出会ったのは5年前くらいですね。友達がシーシャ好きで、連れて行かれたのがきっかけです。

正直、最初はハマらなくて(笑)。「どうせその後飲みに行くから、行くか」くらいの感覚でついて行ってました。

そこからハマったきっかけは何ですか?

西麻布のあるお店に、一人めちゃくちゃ美味しく作る方がいて、その一台がきっかけでどハマりしました。

その一台の味、覚えてますか?

覚えてます。ライチ、グレープフルーツ、ブルーヘブン、ミントで、ボトルにペアジュースが入ってました。「シーシャってめっちゃ美味しいじゃん」となって、そこからですね。

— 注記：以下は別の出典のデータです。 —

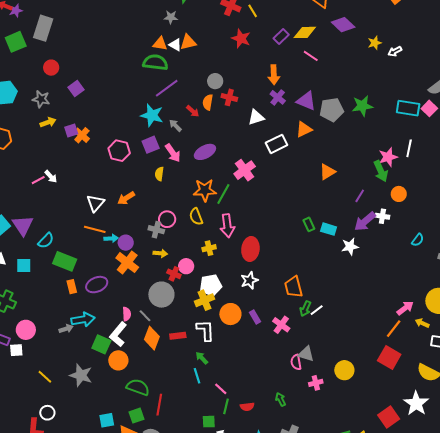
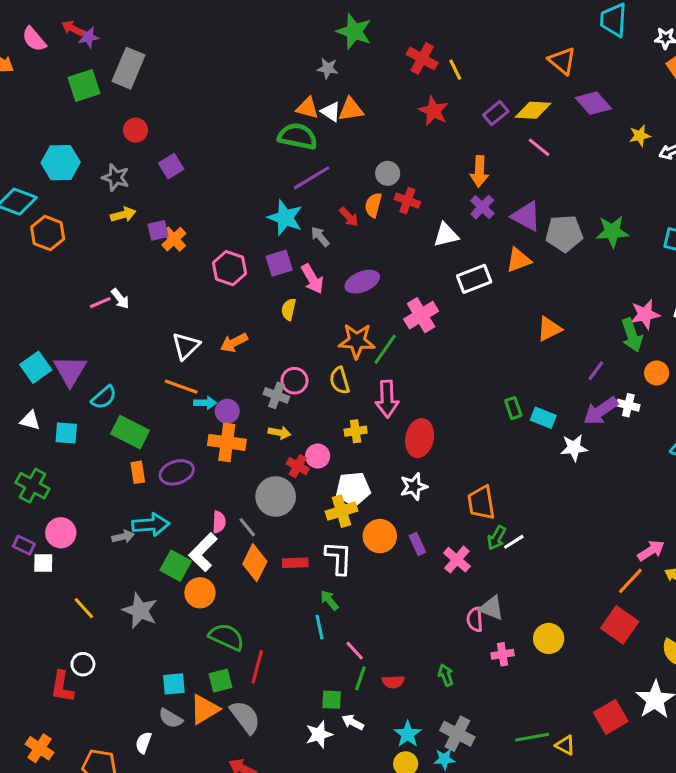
orange cross: (127, 263) -> (227, 442), turned -35

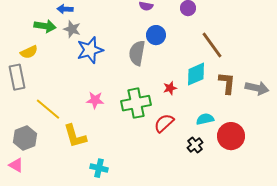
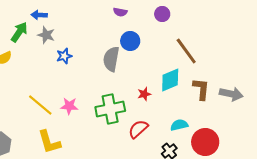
green arrow: (45, 26) -> (19, 32), turned -65
blue star: (90, 50) -> (64, 56), size x0.6
yellow line: (48, 109) -> (40, 105), moved

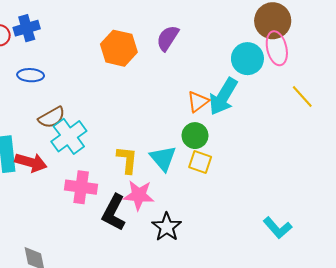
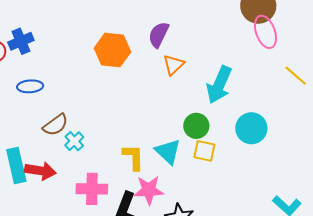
cyan circle: (247, 59) -> (251, 128), moved
orange triangle: (198, 102) -> (173, 65), moved
cyan cross: (69, 136) -> (74, 141), size x0.6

ハマってからは、どれくらいの頻度で通っていたんですか?

一番行っていた時期で週5〜6日。そのうち週2〜3回は、1日に2〜3軒はしごしていました(笑)。

タカヤさんにとって、シーシャの魅力とは何ですか?

シンプルに、タバコと違っていろんな味が楽しめるところですね。体への害もゼロではないですけど、すごく少ないので。

僕自身タバコは吸わないですし、シーシャにハマる方はタバコを吸わない方が多いんですよ。

昼は建設業、夜はシーシャ

シーシャ店舗を開業する前は何をされていたんですか?

今も現在進行形なんですが、昼間は建設業をやっています。防水関係で屋上やベランダ、外壁の防水工事ですね。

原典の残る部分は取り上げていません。